For this exercise, copy exactly the lines below from the one with "above CPR classes only." through the one with "my right hand" and leave out the pictures.
*** The input ***
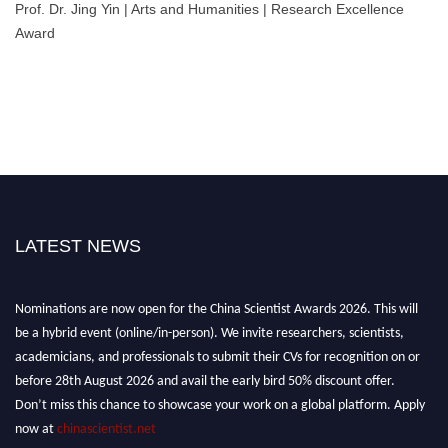
Prof. Dr. Jing Yin | Arts and Humanities | Research Excellence
Award
LATEST NEWS
Nominations are now open for the China Scientist Awards 2026. This will
be a hybrid event (online/in-person). We invite researchers, scientists,
academicians, and professionals to submit their CVs for recognition on or
before 28th August 2026 and avail the early bird 50% discount offer.
Don’t miss this chance to showcase your work on a global platform. Apply
now at
chinascientist.net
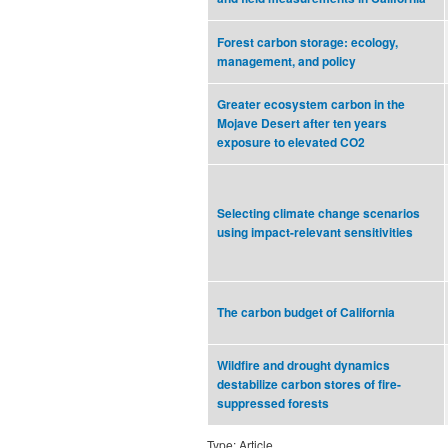
Forest carbon storage: ecology,
management, and policy
Greater ecosystem carbon in the
Mojave Desert after ten years
exposure to elevated CO2
Selecting climate change scenarios
using impact-relevant sensitivities
The carbon budget of California
Wildfire and drought dynamics
destabilize carbon stores of fire-
suppressed forests
Type: Article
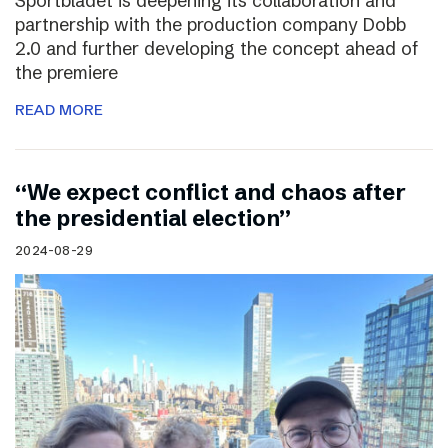
Sportbladet is deepening its collaboration and
partnership with the production company Dobb
2.0 and further developing the concept ahead of
the premiere
READ MORE
“We expect conflict and chaos after
the presidential election”
2024-08-29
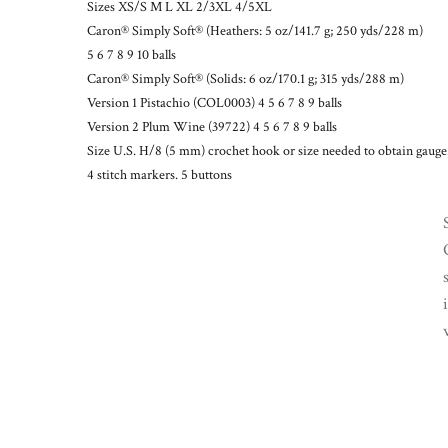
Sizes XS/S M L XL 2/3XL 4/5XL
Caron® Simply Soft® (Heathers: 5 oz/141.7 g; 250 yds/228 m)
5 6 7 8 9 10 balls
Caron® Simply Soft® (Solids: 6 oz/170.1 g; 315 yds/288 m)
Version 1 Pistachio (COL0003) 4 5 6 7 8 9 balls
Version 2 Plum Wine (39722) 4 5 6 7 8 9 balls
Size U.S. H/8 (5 mm) crochet hook or size needed to obtain gauge
4 stitch markers. 5 buttons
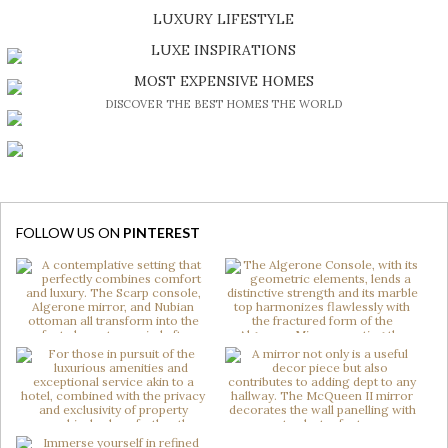
SHOP EXCLUSIVE PIECES
LUXURY LIFESTYLE
DISCOVER A LUXURY WORLD FULL OF AMAZING EXPERIENCES
LUXE INSPIRATIONS
BE INSPIRED BY GREAT DESIGN AND CRAFTMANSHIP
MOST EXPENSIVE HOMES
DISCOVER THE BEST HOMES THE WORLD
FOLLOW US ON
PINTEREST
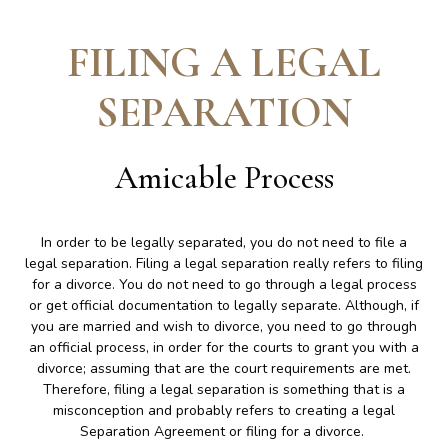
FILING A LEGAL
SEPARATION
Amicable Process
In order to be legally separated, you do not need to file a
legal separation. Filing a legal separation really refers to filing
for a divorce. You do not need to go through a legal process
or get official documentation to legally separate. Although, if
you are married and wish to divorce, you need to go through
an official process, in order for the courts to grant you with a
divorce; assuming that are the court requirements are met.
Therefore, filing a legal separation is something that is a
misconception and probably refers to creating a legal
Separation Agreement or filing for a divorce.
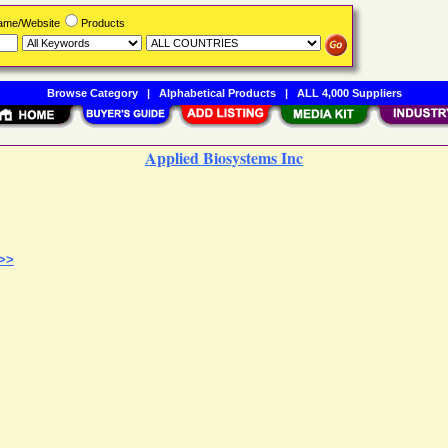
Name/Website
Products
Browse Category
|
Alphabetical Products
|
ALL 4,000 Suppliers
Applied Biosystems Inc
 >>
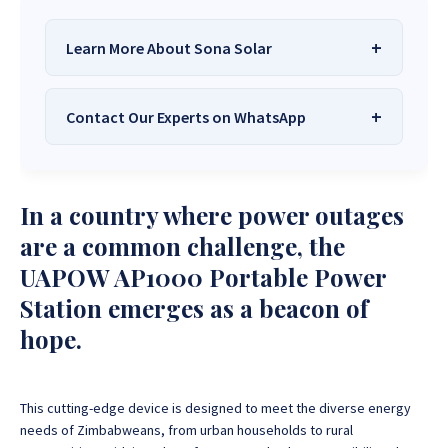
Learn More About Sona Solar
Contact Our Experts on WhatsApp
We Are
Sona Solar Zimbabwe
– The
Best Solar Systems Company and
Your Trusted Source for
High-Quality,
Want to get started or check prices and availability?
In a country where power outages
Affordable Solar Solutions
.
Chat with us instantly for personalized advice,
expert guidance, and tailored quotes!
are a common challenge, the
Need expert Guidance to choose the
Perfect Solar
UAPOW AP1000 Portable Power
System or Solar-Powered Boreholes in Zimbabwe?
+263 78 922 2847
+263 78 293 3586
Station emerges as a beacon of
Chat with our friendly Sona Solar Zimbabwe team on
+263 78 864 2437
+263 78 119 0001
WhatsApp for fast, personalized advice. We typically
hope.
respond within 30 minutes and Guarantee a reply
+263 77 832 4532
+263 78 623 1488
within one hour.
+263 77 389 8979
+263 71 918 7878
This cutting-edge device is designed to meet the diverse energy
needs of Zimbabweans, from urban households to rural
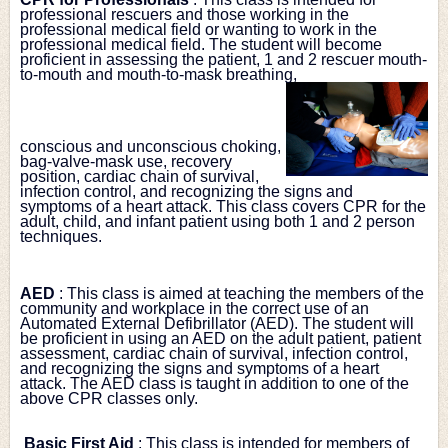
professional rescuers and those working in the 
professional medical field or wanting to work in the 
professional medical field. The student will become 
proficient in assessing the patient, 1 and 2 rescuer mouth-
to-mouth and mouth-to-mask breathing,
conscious and unconscious choking, 
bag-valve-mask use, recovery 
position, cardiac chain of survival, 
infection control, and recognizing the signs and 
symptoms of a heart attack. This class covers CPR for the 
adult, child, and infant patient using both 1 and 2 person 
techniques.
AED
: This class is aimed at teaching the members of the 
community and workplace in the correct use of an 
Automated External Defibrillator (AED). The student will 
be proficient in using an AED on the adult patient, patient 
assessment, cardiac chain of survival, infection control, 
and recognizing the signs and symptoms of a heart 
attack. The AED class is taught in addition to one of the 
above CPR classes only.
Basic First Aid
: This class is intended for members of 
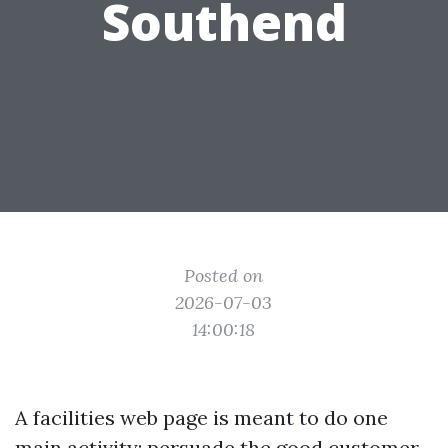
Southend
Posted on
2026-07-03
14:00:18
A facilities web page is meant to do one
main activity: persuade the good customer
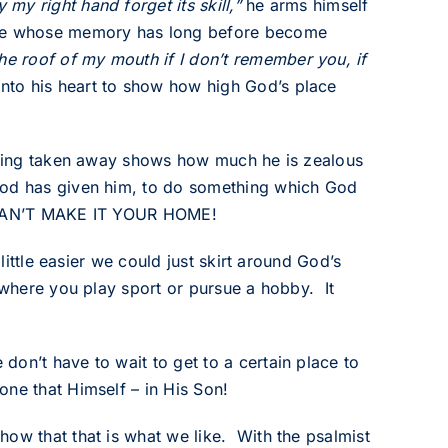
 my right hand forget its skill,”
he arms himself
hose whose memory has long before become
he roof of my mouth if I don’t remember you, if
into his heart to show how high God’s place
 being taken away shows how much he is zealous
God has given him, to do something which God
U CAN’T MAKE IT YOUR HOME!
little easier we could just skirt around God’s
 where you play sport or pursue a hobby. It
on’t have to wait to get to a certain place to
ne that Himself – in His Son!
ow that that is what we like. With the psalmist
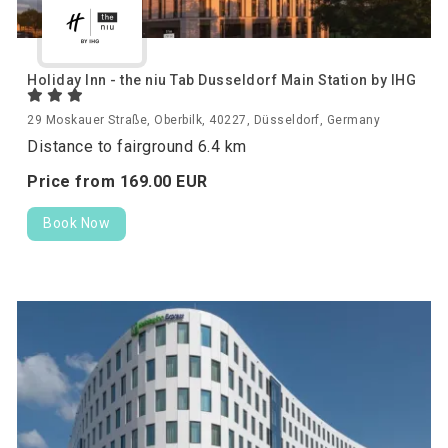
Holiday Inn - the niu Tab Dusseldorf Main Station by IHG
29 Moskauer Straße, Oberbilk, 40227, Düsseldorf, Germany
Distance to fairground 6.4 km
Price from
169.
00
EUR
Book Now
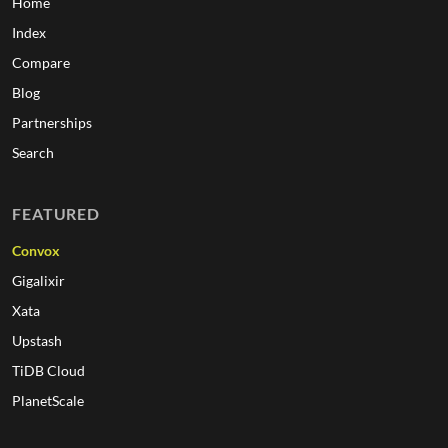
Home
Index
Compare
Blog
Partnerships
Search
FEATURED
Convox
Gigalixir
Xata
Upstash
TiDB Cloud
PlanetScale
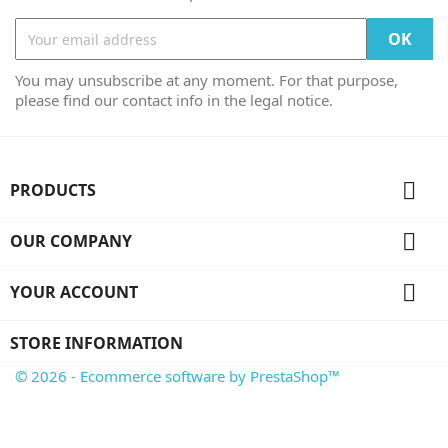
You may unsubscribe at any moment. For that purpose,
please find our contact info in the legal notice.

PRODUCTS

OUR COMPANY

YOUR ACCOUNT
STORE INFORMATION
© 2026 - Ecommerce software by PrestaShop™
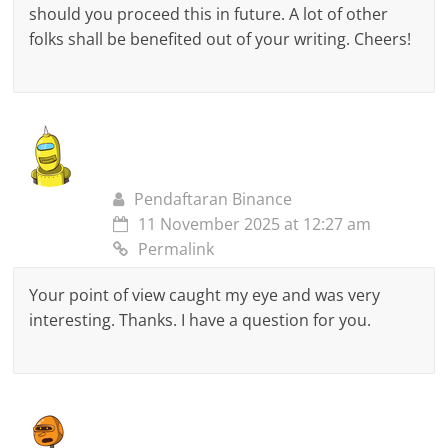
should you proceed this in future. A lot of other
folks shall be benefited out of your writing. Cheers!
Pendaftaran Binance
11 November 2025 at 12:27 am
Permalink
Your point of view caught my eye and was very
interesting. Thanks. I have a question for you.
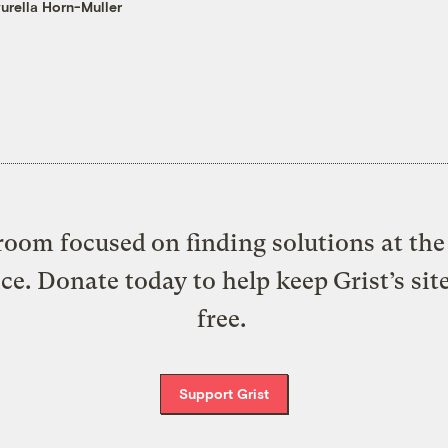
urella Horn-Muller
oom focused on finding solutions at the 
ice. Donate today to help keep Grist’s sit
free.
Support Grist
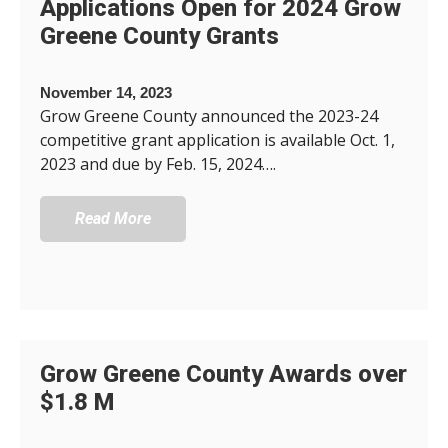
Applications Open for 2024 Grow
Greene County Grants
November 14, 2023
Grow Greene County announced the 2023-24
competitive grant application is available Oct. 1,
2023 and due by Feb. 15, 2024….
Read More
Grow Greene County Awards over
$1.8 M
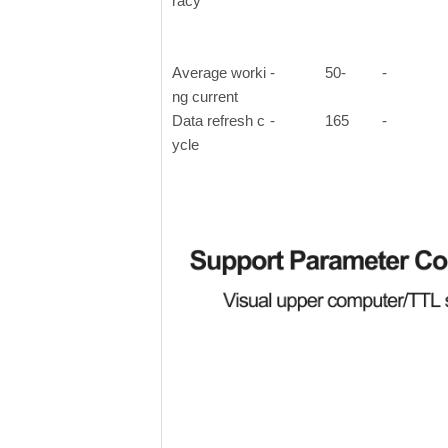
racy
Average worki
-
50-
-
ng current
Data refresh c
-
165
-
ycle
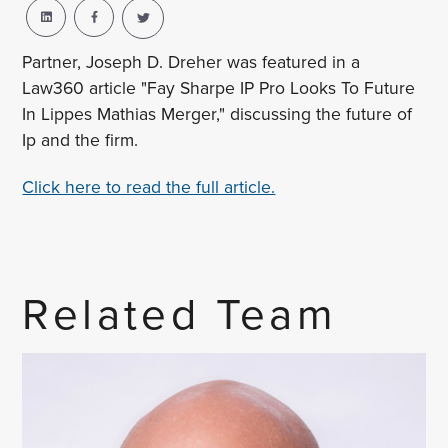
Partner, Joseph D. Dreher was featured in a
Law360 article "Fay Sharpe IP Pro Looks To Future
In Lippes Mathias Merger," discussing the future of
Ip and the firm.
Click here to read the full article.
Related Team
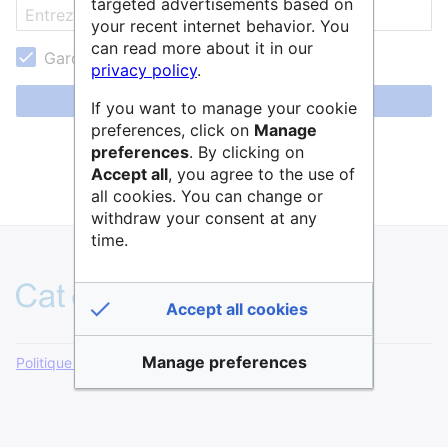
targeted advertisements based on
your recent internet behavior. You
can read more about it in our
Garder ma session active
privacy policy
.
Se connecter
If you want to manage your cookie
preferences, click on
Manage
Aide pour se connecter
preferences
. By clicking on
Accept all
, you agree to the use of
Mot de passe oublié ?
all cookies. You can change or
withdraw your consent at any
time.
Accept all cookies
Manage preferences
Politique de confidentialité
Version de bureau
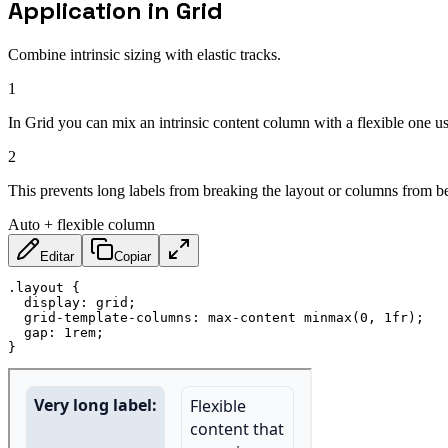
Application in Grid
Combine intrinsic sizing with elastic tracks.
1
In Grid you can mix an intrinsic content column with a flexible one u
2
This prevents long labels from breaking the layout or columns from b
Auto + flexible column
Editar
Copiar
.layout
{
display
:
 grid
;
grid-template-columns
:
 max-content 
minmax
(
0
,
 1fr
)
;
gap
:
 1rem
;
}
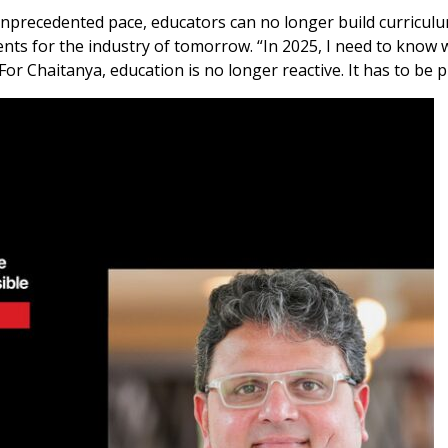
nprecedented pace, educators can no longer build curriculu
nts for the industry of tomorrow. “In 2025, I need to know w
For Chaitanya, education is no longer reactive. It has to be p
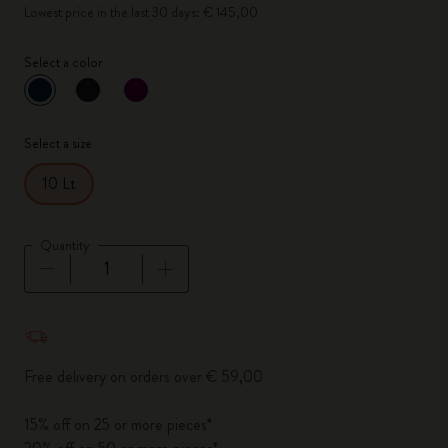
Lowest price in the last 30 days: € 145,00
Select a color
selected
*
Selected color
Select a size
10 Lt
Quantity
Quantity updated to 1
Free delivery on orders over € 59,00
15% off on 25 or more pieces*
*** End of The input ***
- _Solution below_:
above CPR classes only.
Basic First Aid
: This class is intended for members of 
Southend
Posted on
2026-07-03
14:00:18
A facilities web page is meant to do one
main activity: persuade the good customer
 my right hand forget its skill,”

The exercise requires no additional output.